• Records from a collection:
__________
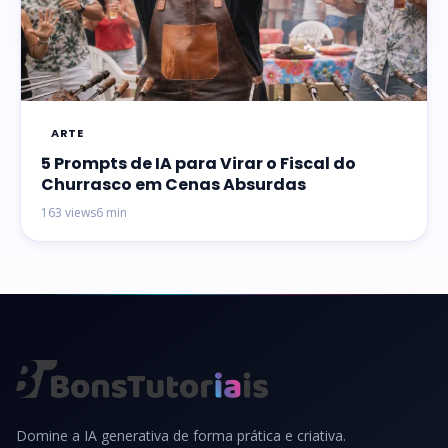
ARTE
5 Prompts de IA para Virar o Fiscal do
Churrasco em Cenas Absurdas
163 views
6 min
Domine a IA generativa de forma prática e criativa.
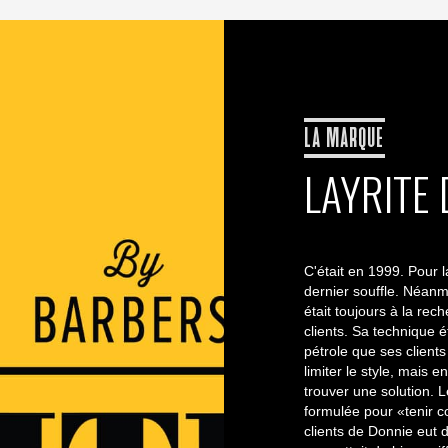
LA MARQUE
LAYRITE
C'était en 1999. Pour l
dernier souffle. Néanm
était toujours à la re
clients. Sa technique é
pétrole que ses clients
limiter le style, mais 
trouver une solution. 
formulée pour «tenir c
clients de Donnie eut 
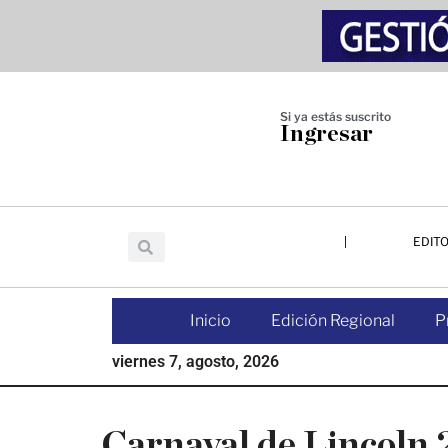
Saltar
Saltar
Saltar
al
a
al
contenido
la
pie
principal
barra
de
lateral
página
Si ya estás suscrito
Ingresar
principal
EDITO
Inicio
Edición Regional
P
viernes 7, agosto, 2026
Carnaval de Lincoln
__________
• Exercise details: Report the number of lines above containing the string "était" as your sole answer.

• Response to the task: 2